# [DATA FOR THIS TASK]

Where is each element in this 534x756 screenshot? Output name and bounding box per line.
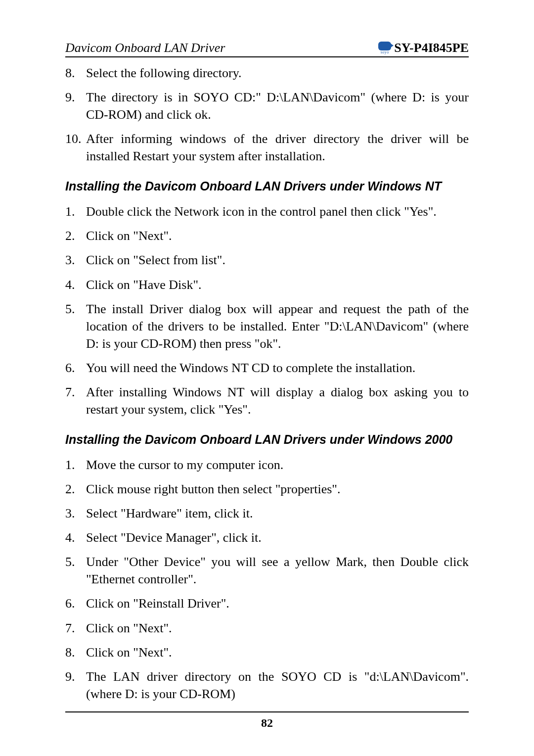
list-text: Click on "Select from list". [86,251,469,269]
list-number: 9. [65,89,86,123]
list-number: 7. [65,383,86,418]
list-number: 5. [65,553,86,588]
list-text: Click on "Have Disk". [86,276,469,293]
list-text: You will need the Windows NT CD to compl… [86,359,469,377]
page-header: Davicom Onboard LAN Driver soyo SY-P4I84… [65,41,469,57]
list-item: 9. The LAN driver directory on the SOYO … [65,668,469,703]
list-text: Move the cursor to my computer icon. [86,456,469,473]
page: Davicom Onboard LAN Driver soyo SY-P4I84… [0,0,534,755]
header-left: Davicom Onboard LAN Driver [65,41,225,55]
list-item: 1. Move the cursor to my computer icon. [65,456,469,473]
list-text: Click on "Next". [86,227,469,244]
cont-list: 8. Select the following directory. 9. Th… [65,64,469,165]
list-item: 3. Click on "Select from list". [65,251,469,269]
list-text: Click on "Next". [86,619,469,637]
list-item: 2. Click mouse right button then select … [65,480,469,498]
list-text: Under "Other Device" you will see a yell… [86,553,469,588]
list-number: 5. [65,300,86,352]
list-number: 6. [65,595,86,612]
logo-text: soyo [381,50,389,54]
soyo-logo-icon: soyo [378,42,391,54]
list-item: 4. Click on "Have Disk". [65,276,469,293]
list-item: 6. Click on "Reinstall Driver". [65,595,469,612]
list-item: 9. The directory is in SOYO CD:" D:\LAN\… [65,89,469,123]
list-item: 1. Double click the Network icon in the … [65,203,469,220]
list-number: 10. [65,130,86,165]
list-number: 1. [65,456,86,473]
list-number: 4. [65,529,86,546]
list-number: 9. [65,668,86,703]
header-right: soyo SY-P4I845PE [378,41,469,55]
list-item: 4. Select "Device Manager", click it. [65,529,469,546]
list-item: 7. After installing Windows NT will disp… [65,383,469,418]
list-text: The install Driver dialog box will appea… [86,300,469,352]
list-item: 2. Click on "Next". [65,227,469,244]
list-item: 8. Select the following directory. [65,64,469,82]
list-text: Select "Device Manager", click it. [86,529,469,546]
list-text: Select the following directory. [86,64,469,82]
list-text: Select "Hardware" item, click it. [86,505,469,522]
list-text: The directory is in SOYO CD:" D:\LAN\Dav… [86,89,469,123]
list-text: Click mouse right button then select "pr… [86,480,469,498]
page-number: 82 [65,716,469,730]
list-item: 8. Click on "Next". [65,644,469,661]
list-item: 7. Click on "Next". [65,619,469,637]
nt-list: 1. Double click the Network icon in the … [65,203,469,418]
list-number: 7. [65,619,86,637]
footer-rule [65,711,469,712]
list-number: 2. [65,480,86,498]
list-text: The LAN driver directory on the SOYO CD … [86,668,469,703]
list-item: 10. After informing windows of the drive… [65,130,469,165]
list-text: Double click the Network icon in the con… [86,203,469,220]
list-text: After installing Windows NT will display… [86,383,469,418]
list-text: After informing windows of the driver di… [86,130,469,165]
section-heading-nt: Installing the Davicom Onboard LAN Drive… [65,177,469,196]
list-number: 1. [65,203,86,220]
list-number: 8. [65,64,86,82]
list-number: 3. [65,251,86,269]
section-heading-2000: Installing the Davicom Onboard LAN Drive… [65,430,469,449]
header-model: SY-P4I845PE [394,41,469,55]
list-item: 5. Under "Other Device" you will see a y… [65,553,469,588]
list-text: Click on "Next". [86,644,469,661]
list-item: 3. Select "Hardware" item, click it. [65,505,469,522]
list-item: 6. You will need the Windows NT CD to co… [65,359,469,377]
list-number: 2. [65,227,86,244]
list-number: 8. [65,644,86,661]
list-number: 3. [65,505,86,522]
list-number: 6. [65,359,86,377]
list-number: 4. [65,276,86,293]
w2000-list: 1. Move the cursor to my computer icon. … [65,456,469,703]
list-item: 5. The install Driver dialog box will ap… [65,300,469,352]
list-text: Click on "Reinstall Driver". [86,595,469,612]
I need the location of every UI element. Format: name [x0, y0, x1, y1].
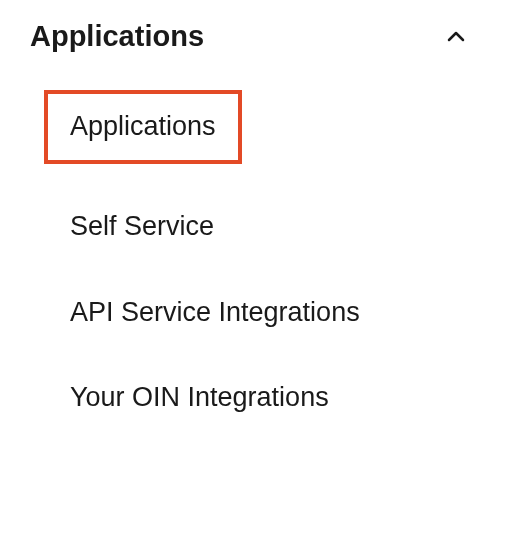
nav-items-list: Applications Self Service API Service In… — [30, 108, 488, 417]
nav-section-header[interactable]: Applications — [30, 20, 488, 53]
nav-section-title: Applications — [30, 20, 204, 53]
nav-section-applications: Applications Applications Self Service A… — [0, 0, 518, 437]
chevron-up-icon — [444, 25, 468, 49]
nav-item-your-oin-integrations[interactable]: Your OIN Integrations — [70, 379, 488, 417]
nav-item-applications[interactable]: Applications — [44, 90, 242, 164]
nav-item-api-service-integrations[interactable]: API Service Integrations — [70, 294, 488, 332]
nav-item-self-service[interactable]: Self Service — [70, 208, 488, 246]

...

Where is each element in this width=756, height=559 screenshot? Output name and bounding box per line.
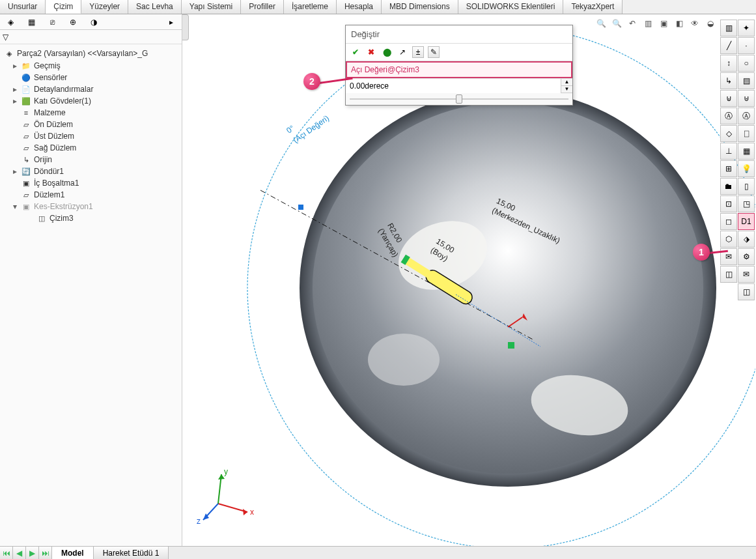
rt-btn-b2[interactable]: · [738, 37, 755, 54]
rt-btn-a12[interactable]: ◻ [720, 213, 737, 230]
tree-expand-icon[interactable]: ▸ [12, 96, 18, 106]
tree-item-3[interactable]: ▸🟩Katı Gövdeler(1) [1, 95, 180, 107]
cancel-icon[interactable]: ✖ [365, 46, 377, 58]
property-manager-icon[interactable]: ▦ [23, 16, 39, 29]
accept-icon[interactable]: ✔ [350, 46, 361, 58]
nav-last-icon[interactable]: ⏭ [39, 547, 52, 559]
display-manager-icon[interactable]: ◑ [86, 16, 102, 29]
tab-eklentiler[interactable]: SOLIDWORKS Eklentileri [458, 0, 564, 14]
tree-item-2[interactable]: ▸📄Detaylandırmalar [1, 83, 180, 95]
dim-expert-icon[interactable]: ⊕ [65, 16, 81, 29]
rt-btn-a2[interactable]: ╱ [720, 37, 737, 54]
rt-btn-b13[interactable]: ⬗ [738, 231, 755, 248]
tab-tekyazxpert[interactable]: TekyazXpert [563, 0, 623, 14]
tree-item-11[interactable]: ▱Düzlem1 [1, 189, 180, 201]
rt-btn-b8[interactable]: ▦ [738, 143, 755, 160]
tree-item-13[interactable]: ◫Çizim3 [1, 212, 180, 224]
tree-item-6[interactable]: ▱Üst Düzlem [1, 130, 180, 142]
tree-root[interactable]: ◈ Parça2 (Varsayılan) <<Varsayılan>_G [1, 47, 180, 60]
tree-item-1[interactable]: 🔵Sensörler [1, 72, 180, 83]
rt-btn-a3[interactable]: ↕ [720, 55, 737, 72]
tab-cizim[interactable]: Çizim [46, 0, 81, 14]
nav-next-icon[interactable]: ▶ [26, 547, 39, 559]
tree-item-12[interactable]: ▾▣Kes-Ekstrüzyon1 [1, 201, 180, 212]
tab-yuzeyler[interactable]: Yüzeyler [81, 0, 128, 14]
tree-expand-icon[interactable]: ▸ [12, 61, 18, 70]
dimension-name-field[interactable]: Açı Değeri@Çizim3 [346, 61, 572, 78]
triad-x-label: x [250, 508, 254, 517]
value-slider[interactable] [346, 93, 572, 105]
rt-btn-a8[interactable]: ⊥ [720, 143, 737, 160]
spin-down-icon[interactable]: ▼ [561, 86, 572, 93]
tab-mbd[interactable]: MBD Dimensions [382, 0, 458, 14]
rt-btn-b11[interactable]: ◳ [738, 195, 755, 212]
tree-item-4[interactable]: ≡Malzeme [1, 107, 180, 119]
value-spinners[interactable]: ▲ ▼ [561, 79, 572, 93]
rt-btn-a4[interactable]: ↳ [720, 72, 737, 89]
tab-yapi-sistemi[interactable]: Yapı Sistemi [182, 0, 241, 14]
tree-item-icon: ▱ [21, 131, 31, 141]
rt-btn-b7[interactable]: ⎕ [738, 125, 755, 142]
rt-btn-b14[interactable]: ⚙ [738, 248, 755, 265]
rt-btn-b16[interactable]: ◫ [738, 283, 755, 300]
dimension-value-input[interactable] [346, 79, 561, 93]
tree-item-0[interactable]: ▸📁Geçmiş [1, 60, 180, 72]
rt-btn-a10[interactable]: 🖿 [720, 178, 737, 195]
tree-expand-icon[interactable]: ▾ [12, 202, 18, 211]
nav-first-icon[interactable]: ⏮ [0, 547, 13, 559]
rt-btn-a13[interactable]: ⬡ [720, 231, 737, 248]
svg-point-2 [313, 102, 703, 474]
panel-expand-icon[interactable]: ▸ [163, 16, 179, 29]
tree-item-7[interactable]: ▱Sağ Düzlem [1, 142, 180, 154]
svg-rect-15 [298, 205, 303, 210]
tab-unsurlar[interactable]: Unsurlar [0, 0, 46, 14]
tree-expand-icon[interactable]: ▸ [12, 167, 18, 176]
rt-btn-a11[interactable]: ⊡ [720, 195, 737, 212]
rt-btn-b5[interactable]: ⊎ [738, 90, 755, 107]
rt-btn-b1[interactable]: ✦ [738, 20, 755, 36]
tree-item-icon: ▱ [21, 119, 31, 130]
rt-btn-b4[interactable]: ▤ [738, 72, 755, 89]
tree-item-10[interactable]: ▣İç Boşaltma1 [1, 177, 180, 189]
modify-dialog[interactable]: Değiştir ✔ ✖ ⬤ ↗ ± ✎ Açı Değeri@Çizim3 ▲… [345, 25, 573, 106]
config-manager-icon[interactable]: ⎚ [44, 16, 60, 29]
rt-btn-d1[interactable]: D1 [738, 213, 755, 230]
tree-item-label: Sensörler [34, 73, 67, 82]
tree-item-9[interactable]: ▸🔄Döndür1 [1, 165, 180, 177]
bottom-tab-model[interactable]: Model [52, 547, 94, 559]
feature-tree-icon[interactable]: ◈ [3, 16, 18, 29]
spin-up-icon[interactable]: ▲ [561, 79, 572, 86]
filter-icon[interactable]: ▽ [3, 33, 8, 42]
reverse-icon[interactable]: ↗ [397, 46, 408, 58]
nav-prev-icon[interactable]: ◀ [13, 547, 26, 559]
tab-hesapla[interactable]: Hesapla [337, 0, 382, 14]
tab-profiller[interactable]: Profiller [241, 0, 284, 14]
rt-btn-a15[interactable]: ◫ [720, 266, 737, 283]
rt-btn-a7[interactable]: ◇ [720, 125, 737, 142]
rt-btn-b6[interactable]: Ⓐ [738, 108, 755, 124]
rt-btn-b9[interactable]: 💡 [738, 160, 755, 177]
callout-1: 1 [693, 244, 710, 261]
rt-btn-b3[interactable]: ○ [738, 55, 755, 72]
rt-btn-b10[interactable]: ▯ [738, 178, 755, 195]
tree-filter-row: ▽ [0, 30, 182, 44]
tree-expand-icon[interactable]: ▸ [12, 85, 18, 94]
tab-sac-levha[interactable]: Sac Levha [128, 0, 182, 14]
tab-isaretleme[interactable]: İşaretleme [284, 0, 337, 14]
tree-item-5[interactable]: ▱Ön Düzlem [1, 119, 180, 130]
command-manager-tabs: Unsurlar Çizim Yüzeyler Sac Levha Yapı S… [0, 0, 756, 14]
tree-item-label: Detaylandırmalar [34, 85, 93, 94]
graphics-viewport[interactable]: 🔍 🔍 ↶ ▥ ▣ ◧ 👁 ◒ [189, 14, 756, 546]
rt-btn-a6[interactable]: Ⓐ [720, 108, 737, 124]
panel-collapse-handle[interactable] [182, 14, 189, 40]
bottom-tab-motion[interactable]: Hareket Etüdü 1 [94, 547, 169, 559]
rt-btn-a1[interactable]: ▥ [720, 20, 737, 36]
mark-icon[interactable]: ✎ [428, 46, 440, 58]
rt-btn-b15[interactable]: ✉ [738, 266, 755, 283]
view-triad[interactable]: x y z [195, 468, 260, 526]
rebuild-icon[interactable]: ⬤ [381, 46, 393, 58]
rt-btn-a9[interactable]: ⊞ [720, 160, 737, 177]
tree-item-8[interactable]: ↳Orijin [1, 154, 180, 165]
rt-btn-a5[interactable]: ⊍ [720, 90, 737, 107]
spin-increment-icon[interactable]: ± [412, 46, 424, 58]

# [YOUR ASSIGNMENT]
Go through the records above and copy every line holding the word "then".

# [SOLUTION TO THE EXERCISE]
list-item: 2. Click mouse right button then select … [65,480,469,498]
list-text: Click mouse right button then select "pr… [86,480,469,498]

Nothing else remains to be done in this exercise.